- **Work to be completed**
Please set down every entry below exactly as given.

Extracted data entries:
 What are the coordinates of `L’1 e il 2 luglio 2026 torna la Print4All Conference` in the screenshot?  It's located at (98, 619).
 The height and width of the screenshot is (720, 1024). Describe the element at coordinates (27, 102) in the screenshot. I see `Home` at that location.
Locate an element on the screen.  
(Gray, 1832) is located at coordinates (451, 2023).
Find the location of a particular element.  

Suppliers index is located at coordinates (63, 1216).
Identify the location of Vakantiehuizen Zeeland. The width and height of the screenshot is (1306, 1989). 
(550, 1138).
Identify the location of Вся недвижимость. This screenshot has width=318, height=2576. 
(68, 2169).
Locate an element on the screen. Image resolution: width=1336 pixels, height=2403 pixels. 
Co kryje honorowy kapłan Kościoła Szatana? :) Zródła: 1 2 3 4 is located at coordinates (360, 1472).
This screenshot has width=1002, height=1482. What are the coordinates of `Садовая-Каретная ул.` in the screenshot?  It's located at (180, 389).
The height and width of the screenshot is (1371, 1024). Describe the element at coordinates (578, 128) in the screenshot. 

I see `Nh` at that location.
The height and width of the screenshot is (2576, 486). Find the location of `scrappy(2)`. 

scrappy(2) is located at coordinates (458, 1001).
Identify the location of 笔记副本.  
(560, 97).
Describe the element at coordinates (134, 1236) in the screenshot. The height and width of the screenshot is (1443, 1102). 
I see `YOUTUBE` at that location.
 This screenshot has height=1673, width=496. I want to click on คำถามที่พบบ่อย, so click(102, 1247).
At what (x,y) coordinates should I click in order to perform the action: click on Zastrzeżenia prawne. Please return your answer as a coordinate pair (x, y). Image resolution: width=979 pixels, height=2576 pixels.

- **Exercise solution**
 What are the coordinates of `L’1 e il 2 luglio 2026 torna la Print4All Conference` in the screenshot?  It's located at (98, 619).
 The height and width of the screenshot is (720, 1024). Describe the element at coordinates (27, 102) in the screenshot. I see `Home` at that location.
Locate an element on the screen.  
(Gray, 1832) is located at coordinates (451, 2023).
Find the location of a particular element.  

Suppliers index is located at coordinates (63, 1216).
Identify the location of Vakantiehuizen Zeeland. The width and height of the screenshot is (1306, 1989). 
(550, 1138).
Identify the location of Вся недвижимость. This screenshot has width=318, height=2576. 
(68, 2169).
Locate an element on the screen. Image resolution: width=1336 pixels, height=2403 pixels. 
Co kryje honorowy kapłan Kościoła Szatana? :) Zródła: 1 2 3 4 is located at coordinates (360, 1472).
This screenshot has width=1002, height=1482. What are the coordinates of `Садовая-Каретная ул.` in the screenshot?  It's located at (180, 389).
The height and width of the screenshot is (1371, 1024). Describe the element at coordinates (578, 128) in the screenshot. 

I see `Nh` at that location.
The height and width of the screenshot is (2576, 486). Find the location of `scrappy(2)`. 

scrappy(2) is located at coordinates (458, 1001).
Identify the location of 笔记副本.  
(560, 97).
Describe the element at coordinates (134, 1236) in the screenshot. The height and width of the screenshot is (1443, 1102). 
I see `YOUTUBE` at that location.
 This screenshot has height=1673, width=496. I want to click on คำถามที่พบบ่อย, so click(102, 1247).
At what (x,y) coordinates should I click in order to perform the action: click on Zastrzeżenia prawne. Please return your answer as a coordinate pair (x, y). Image resolution: width=979 pixels, height=2576 pixels.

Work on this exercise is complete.